The synthetic example in Figure 3 leverages a simple setting to showcase the main components of our framework for trustworthy scientific inference. We assume that all data are generated from an (unknown) Gaussian likelihood \(p(X \mid \theta) = \mathcal{N}(\theta, 1)\) and proceed as follows:
We construct a training set \(\mathcal{T}_{\text{train}} = \{(\theta_i, X_i)\}_{i=1}^B \sim p(X \mid \theta)\pi(\theta)\) with \(B=100{,}000\) and \(\pi(\theta) = \mathcal{N}(0, 1)\) to learn \(\hat{\pi}(\theta \mid X)\) through a generative model. For this example, we use a simple masked autoregressive flow [1, 2] as implemented in the SBI library [3], using default hyper-parameters;
We construct a calibration set \(\mathcal{T}_{\text{cal}} = \{(\theta_i, X_i)\}_{i=1}^{B^\prime} \sim p(X \mid \theta)r(\theta)\) with \(B^{\prime}=50{,}000\) and \(r(\theta) = \mathcal{U}(-10, 10)\) to learn a monotonic transformation \(\hat{F}(\hat{\pi}(\theta \mid X);\theta)\) of the estimated posterior. Here, we estimate an amortized p-value function \(P_{X \mid \theta}\left( \hat{\pi}(\theta \mid X) < \hat{\pi}(\theta_0 \mid X) \right)\) by setting the number of resampled cutoffs to \(K=10\) and leveraging a tree-based gradient-boosted probabilistic classifier as implemented in the CatBoost library [4]. We only optimize the number of trees and the maximum depth, which are finally set to \(1000\) and \(9\), respectively;
We generate \(X_{\text{target}} \sim p(X \mid \theta^\star = 4)\) and construct an HPD set and a FreB set. Note that we only observe a single sample to infer \(\theta^\star\), i.e., \(n=1\);
Finally, we check local coverage by first generating a diagnostic set \(\mathcal{T}_{\text{diagn}} = \{(\theta_i, X_i)\}_{i=1}^{B^{\prime\prime}} \sim p(X \mid \theta)r(\theta)\) with \(B^{\prime\prime}=50{,}000\) and \(r(\theta) = \mathcal{U}((-10, 10))\) and then learning a probabilistic classifier via a univariate Generalized Additive Model (GAM) with thin plate splines as implemented in the MGCV library in R [5].
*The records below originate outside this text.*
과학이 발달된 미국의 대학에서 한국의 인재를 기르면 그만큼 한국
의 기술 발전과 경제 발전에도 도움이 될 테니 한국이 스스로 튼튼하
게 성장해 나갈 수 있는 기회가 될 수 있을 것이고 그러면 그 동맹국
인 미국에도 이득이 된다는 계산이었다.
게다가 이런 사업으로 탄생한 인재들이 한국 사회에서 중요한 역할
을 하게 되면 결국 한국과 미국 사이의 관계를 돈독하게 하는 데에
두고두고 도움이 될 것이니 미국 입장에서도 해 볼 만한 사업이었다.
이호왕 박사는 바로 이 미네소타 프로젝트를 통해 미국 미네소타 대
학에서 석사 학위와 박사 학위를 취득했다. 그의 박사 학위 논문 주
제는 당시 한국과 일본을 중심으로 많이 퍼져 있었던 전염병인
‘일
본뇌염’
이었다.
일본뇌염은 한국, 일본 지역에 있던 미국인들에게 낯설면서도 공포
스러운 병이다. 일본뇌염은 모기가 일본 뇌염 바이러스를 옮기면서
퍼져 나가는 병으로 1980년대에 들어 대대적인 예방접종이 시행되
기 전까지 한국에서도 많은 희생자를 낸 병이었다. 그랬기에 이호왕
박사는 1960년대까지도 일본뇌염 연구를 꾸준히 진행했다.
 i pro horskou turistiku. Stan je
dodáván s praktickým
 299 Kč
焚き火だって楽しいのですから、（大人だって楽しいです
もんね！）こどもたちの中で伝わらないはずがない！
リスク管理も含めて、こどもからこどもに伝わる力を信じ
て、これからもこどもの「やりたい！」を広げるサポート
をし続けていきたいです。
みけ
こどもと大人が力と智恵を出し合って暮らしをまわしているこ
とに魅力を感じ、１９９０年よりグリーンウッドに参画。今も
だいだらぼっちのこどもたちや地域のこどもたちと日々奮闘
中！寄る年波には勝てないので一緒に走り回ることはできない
[1] Papamakarios, G., & Murray, I. (2016). Fast ε-free Inference of Simulation Models with Bayesian Conditional Density Estimation. In D. Lee, M. Sugiyama, U. Luxburg, I. Guyon, & R. Garnett (Eds.), Advances in Neural Information Processing Systems 29 (pp. 1028–1036). Curran Associates, Inc.
[2] Lueckmann, J.-M., Goncalves, P. J., Bassetto, G., Öcal, K., Nonnenmacher, M., & Macke, J. H. (2017). Flexible statistical inference for mechanistic models of neural dynamics. In I. Guyon, U. V. Luxburg, S. Bengio, H. Wallach, R. Fergus, S. Vishwanathan, & R. Garnett (Eds.), Advances in Neural Information Processing Systems 30 (pp. 1289–1299). Curran Associates, Inc. http://papers.nips.cc/paper/6728-flexible-statistical-inference-for-mechanistic-models-of-neural-dynamics.pdf
[3] Tejero-Cantero, A., Boelts, J., Deistler, M., Lueckmann, J.-M., Durkan, C., Gonçalves, P. J., Greenberg, D. S., & Macke, J. H. (2020). sbi: A toolkit for simulation-based inference. Journal of Open Source Software, 5(52), 2505. https://doi.org/10.21105/joss.02505
[4] Prokhorenkova, L., Gusev, G., Vorobev, A., Dorogush, A. V., & Gulin, A. (2018). CatBoost: unbiased boosting with categorical features. Advances in Neural Information Processing Systems, 31.
[5] Wood, S., & Wood, M. S. (2015). Package ‘mgcv’. R Package Version, 1(29), 729.